Chronique de l’être en devenir
De Guyotat, on connaît surtout l’écriture violente, polémique, érotique, celle de Tombeau pour cinq cent mille soldats et de Eden Eden Eden. Formation renoue, de manière plus apaisée que Coma, paru l’année précédente, avec un certain classicisme du dire autobiographique, en choisissant de retracer, selon les mots de l’auteur, la « formation sensorielle, affective, intellectuelle et métaphysique d’un enfant né au tout début de la Deuxième Guerre mondiale ». C’est bien d’apprentissage qu’il s’agit : celui, d’abord, de l’Histoire, dont l’enfant né en 1940 ne peut comprendre la marche, mais dont il a l’occasion d’éprouver la blessure, à l’occasion de la déportation à Ravensbrück de sa tante Suzanne, puis celle de son oncle Hubert. Ce dernier meurt en 1944 au camp d’Oranienbourg-Sachsenhausen, pour avoir milité dans un réseau de Résistance (il était le fiancé de Geneviève de Gaulle-Anthonioz) : par la suite, la vision du corps martyrisé, relayé par le discours familial, s’imprime dans la conscience de Guyotat, et se mêle au dolorisme puissant de l’imaginaire catholique qui l’a fasciné durant toute son enfance.

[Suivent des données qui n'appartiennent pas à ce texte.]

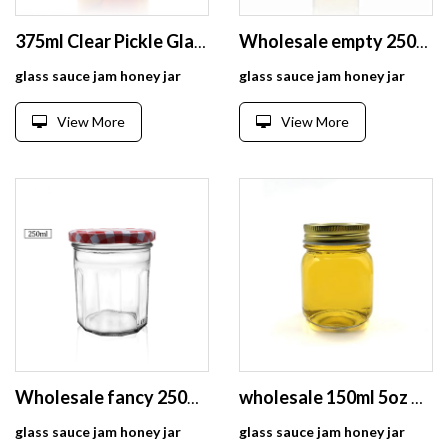
375ml Clear Pickle Glass Jar With 75mm Twist Off Lid
Wholesale empty 250ml food honey glass jars for canning
glass sauce jam honey jar
glass sauce jam honey jar
View More
View More
Wholesale fancy 250ml glass dodecagon food storage jar for honey /jam /pickle/candy/tea/food/spice
wholesale 150ml 5oz wide mouth clear empty glass sauce jam honey jar
glass sauce jam honey jar
glass sauce jam honey jar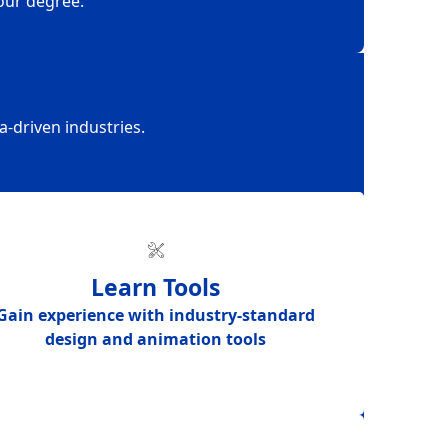
our degree.
a-driven industries.
Learn Tools
Gain experience with
industry-standard
design and animation tools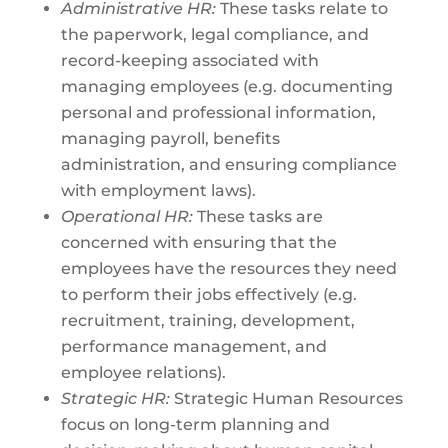
Administrative HR:
These tasks relate to
the paperwork, legal compliance, and
record-keeping associated with
managing employees (e.g. documenting
personal and professional information,
managing payroll, benefits
administration, and ensuring compliance
with employment laws).
Operational HR:
These tasks are
concerned with ensuring that the
employees have the resources they need
to perform their jobs effectively (e.g.
recruitment, training, development,
performance management, and
employee relations).
Strategic HR:
Strategic Human Resources
focus on long-term planning and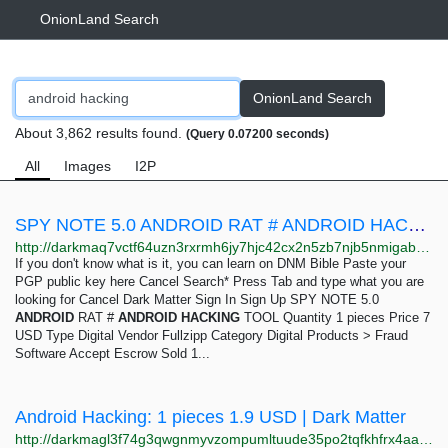
OnionLand Search
OnionLand Search
About 3,862 results found.
(Query 0.07200 seconds)
All
Images
I2P
SPY NOTE 5.0 ANDROID RAT # ANDROID HACKING TOOL: 1 pieces 7 USD | Dark Matter
http://darkmaq7vctf64uzn3rxrmh6jy7hjc42cx2n5zb7njb5nmigab6insid.onion/spy_note_5_0_android_rat_android_hacking_tool.php
If you don't know what is it, you can learn on DNM Bible Paste your
PGP public key here Cancel Search* Press Tab and type what you are
looking for Cancel Dark Matter Sign In Sign Up SPY NOTE 5.0
ANDROID
RAT #
ANDROID
HACKING
TOOL Quantity 1 pieces Price 7
USD Type Digital Vendor Fullzipp Category Digital Products > Fraud
Software Accept Escrow Sold 1...
Android Hacking: 1 pieces 1.9 USD | Dark Matter
http://darkmagl3f74g3qwgnmyvzompumltuude35po2tqfkhfrx4aaa2wjyyd.onion/android_hacking.php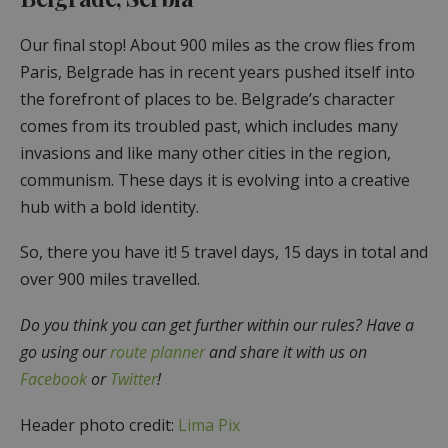
Our final stop! About 900 miles as the crow flies from
Paris, Belgrade has in recent years pushed itself into
the forefront of places to be. Belgrade’s character
comes from its troubled past, which includes many
invasions and like many other cities in the region,
communism. These days it is evolving into a creative
hub with a bold identity.
So, there you have it! 5 travel days, 15 days in total and
over 900 miles travelled.
Do you think you can get further within our rules? Have a
go using our
route planner
and share it with us on
Facebook
or
Twitter
!
Header photo credit:
Lima Pix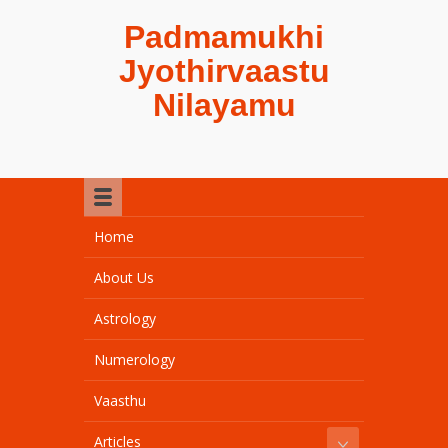
Padmamukhi
Jyothirvaastu
Nilayamu
Home
About Us
Astrology
Numerology
Vaasthu
Articles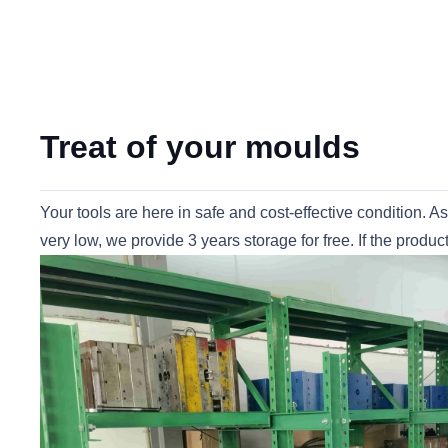
Treat of your moulds
Your tools are here in safe and cost-effective condition. A
very low, we provide 3 years storage for free. If the prod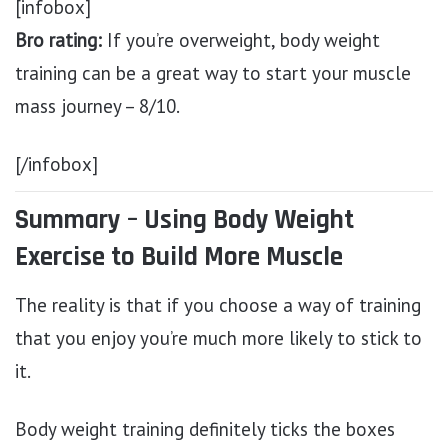
[infobox]
Bro rating:
If you’re overweight, body weight
training can be a great way to start your muscle
mass journey – 8/10.
[/infobox]
Summary – Using Body Weight
Exercise to Build More Muscle
The reality is that if you choose a way of training
that you enjoy you’re much more likely to stick to
it.
Body weight training definitely ticks the boxes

L’apprentissage de la lecture, de la récitation, à l’école, constituent la première ouverture sur les mots, mais donnent aussi l’occasion d’éprouver physiquement le conflit du social et de l’intime : l’enfant bégaye, car il a du mal à « faire surgir [une phrase] de [s]on discours intérieur permanent vers l’extérieur ». Ce sont les Pères du pensionnat, et l’un d’eux en particulier, qui en faisant découvrir à l’enfant le latin et le grec, mais surtout en l’invitant à raconter des épisodes de sa vie quotidienne ou familiale à voix haute, le font accéder de plain-pied à l’univers de la narration. Ce pensionnat, où l’auteur entre à neuf ans, est décrit comme un lieu rugueux, « communauté brutale, bruyante, tireuse de secrets », où l’on subit la solitude et la violence, y compris physique, des autres. Mais il joue aussi comme creuset de la constitution de la personnalité : on y touche l’altérité aussi bien qu’on s’y affronte, on apprend à se construire, dans la promiscuité et le bruit, une intimité, à y nourrir son intellect, à goûter aux joies de l’émulation ou de la camaraderie. Se superpose à cet apprentissage une conscience nouvelle du corps, de plus en plus obsédante, et sa description permet de comprendre comment l’auteur s’est constitué une iconographique personnelle où le religieux se mélange à l’érotique, le sadisme au masochisme (l’enfant rêve de subir les supplices des martyrs), thématiques qui nourriront ensuite, non sans violence polémique, toute son œuvre littéraire ultérieure.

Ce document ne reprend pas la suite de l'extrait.